# WHAT YOU WILL DO:
Where does the word "este" appear in the entries below? Copy each line that holds it.
### DATA PROVIDED
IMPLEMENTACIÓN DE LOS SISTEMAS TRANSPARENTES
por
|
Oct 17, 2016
######
### DATA PROVIDED
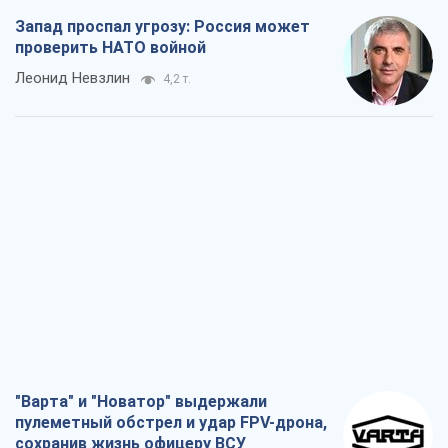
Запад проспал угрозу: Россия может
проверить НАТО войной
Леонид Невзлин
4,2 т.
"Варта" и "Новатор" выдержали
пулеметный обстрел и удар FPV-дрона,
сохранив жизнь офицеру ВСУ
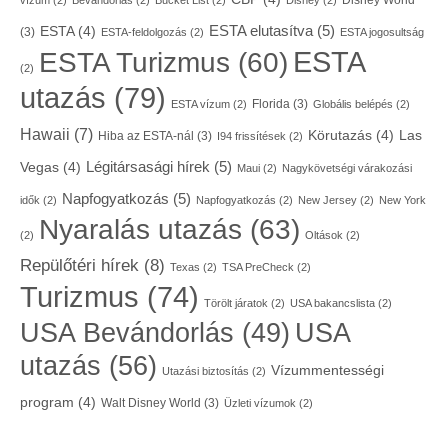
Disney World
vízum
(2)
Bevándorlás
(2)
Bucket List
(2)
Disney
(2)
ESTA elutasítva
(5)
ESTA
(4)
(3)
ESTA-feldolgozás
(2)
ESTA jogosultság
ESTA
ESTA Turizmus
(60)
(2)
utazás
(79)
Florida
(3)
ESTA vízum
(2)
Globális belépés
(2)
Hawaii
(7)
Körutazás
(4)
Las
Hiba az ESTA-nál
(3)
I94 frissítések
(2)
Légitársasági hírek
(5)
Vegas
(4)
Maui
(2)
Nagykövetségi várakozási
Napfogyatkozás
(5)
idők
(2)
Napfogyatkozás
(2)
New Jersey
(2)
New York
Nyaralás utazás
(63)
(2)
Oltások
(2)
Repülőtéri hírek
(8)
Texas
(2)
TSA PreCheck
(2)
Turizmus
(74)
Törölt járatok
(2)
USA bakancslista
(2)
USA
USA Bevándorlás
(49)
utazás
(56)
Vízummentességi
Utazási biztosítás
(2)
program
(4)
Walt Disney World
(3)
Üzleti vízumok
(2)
######
### DATA PROVIDED
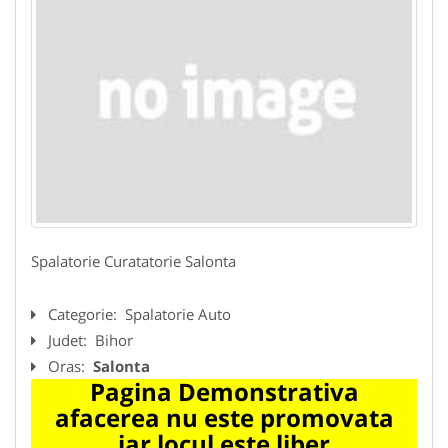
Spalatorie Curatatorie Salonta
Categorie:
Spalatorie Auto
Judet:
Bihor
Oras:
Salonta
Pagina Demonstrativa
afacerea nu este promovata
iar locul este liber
######
# RESPONSE BELOW:
afacerea nu este promovata
iar locul este liber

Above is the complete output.